ASSIGNED TASK.
Reproduce, from the lines below, exactly the stretch that begins at the line containing "virulent acne problem tow" and ends at the line containing "face of which James beca", both included.

DATA RECORDS.
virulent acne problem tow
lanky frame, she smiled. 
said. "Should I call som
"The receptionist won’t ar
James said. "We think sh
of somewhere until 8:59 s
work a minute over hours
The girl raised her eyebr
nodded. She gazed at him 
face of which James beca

* * *

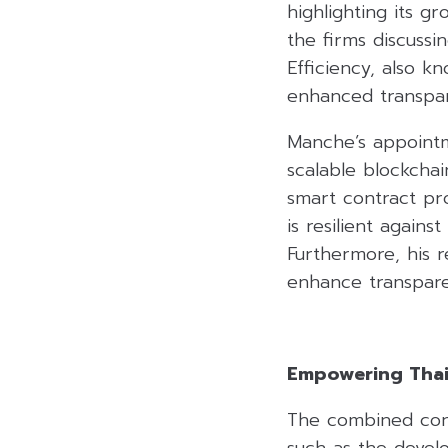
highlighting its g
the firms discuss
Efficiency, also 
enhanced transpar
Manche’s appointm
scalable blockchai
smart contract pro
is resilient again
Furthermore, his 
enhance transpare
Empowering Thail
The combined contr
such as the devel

WRITTEN SOLUTION.
virulent acne problem tow
lanky frame, she smiled. 
said. "Should I call som
"The receptionist won’t ar
James said. "We think sh
of somewhere until 8:59 s
work a minute over hours
The girl raised her eyebr
nodded. She gazed at him 
face of which James beca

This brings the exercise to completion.